As if with the satisfaction of a near-impossible task
brought finally, and with no little struggling, to absolute
accomplishment, he lifts his ruined face up from beside

the other’s face, just as ruined, despite the sun being at that
angle that makes what ordinarily gets taken for flaw
very briefly what it also is: a loveliness, and something

strange, original . . .

The ellipses are in the poem, and, like the self-interrupting course of the sentence, they suggest the unending character of the experiences and perceptions Phillips recounts. Part of what makes Phillips so rewarding to read is precisely this tension between interruption and continuity, a tension held not only by the suspensions of sense over those syntactic and stanzaic breaks but also by the interplay of sounds. Listen to the simultaneous variety and insistence of “a” sounds in that sentence, the short “a” of “As,” “satisfaction,” “task,” “and,” “absolute,” continuing through the second stanza even as Phillips shifs to the long vowel of “face” (twice) and “taken,” “angle” and “strange.” There’s a similar alternation or interweaving of sibilants and fricatives, the hissing whisper of the lines providing a sinuous soundtrack over the modifying and qualifying phrases. The lines and their music perform what the poem’s title promises, motion and stillness.

Most of the poems in Speak Low are not in unrhymed tercets, but there are plenty of other elements that link the book to the poet’s previous nine (nine!) collections. Phillips was trained as a classicist, and this volume, like his other books, refers often to classical myths, histories, and texts (“Late Empire,” “The Plains of Troy,” “The Centaur,” “Fair Is Whatever the Gods Call Fair,” “Reciprocity”). These references suggest analogies between the violent emotions and actions of the old world and life and love today, but it’s hard to tell which is the tenor and which the vehicle, which of these we’re being led to understand in light of the other. “Happiness” meditates on the tears not of Achilles but of his horses at the death of Patroclus and imagines the beasts “hovering around their disbelief . . . as a bee will hover, // fooled at first, over freshly spilled semen,” the shift from past to present tense (and the context of the volume’s other poems on lovers and their discontents) locating the simile in today. The comparison’s ostensible aim is to illuminate those horses, but it’s contemporary weepers we really learn something about, just as in “Naming the Stars” Helen in the Iliad says something applicable not only (and not, for the poem’s purposes, chiefly) to the role of defilement in Homer’s world but also to the part it plays in ours.
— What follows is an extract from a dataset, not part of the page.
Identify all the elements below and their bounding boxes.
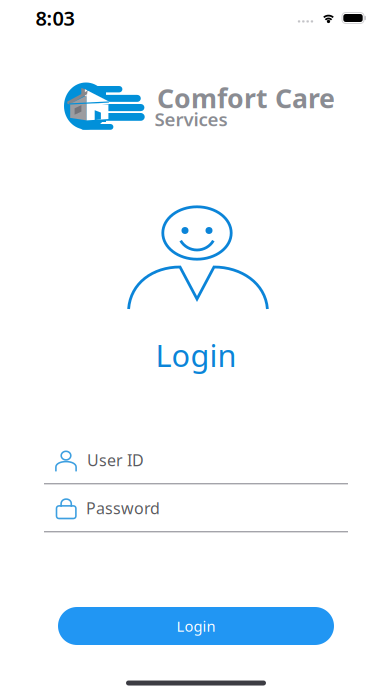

Defilement; there’s another continuity with Phillips’s earlier work. This poet, more than any other living poet I can think of (and in company with such immortals as Catullus, Shakespeare, and Thom Gunn), forcibly holds our faces to the violence inherent in what we call (to make ourselves feel better? more human(e)?) love.
There is pain in these poems, there is torture, and these are inextricable from, are, maybe, constitutive of, desire. The speaker of “Now in Our Most Ordinary Voices” characterizes himself with references to sentences he’s “spouted” (“To know is to live flayed and Ambition / means turning the flesh repeatedly back – toward the whip”), as if to distance himself from these statements, but “Late Empire” and “Early Dreamer” and half a dozen other poems here seem still to proffer without apology similar sentiments.

So that it’s a relief, not because I doubt or disagree with Phillips’s intrication of love and torture (quite the contrary), and not because there is no pleasure in the pain he so tautly strings across the poems’ staves (there’s plenty of that), but because even after an enthralling storm, a compelling thriller, or a strenuously orgasmic bout of sexual combat the mind and heart and body seek rest and quiet, a return to equilibrium, to come to the book’s penultimate poem, “Husk,” which turns the volume down and reels the lines back in (“a wordlessness prevailing the way / a wind prevails”) and resigns itself, allowing us to resign ourselves in turn, with its concluding line: “So what, that we’re falling?” Falling, and fallenness too, have rarely fared as well as they do in Phillips’s classical handling, his careful hands.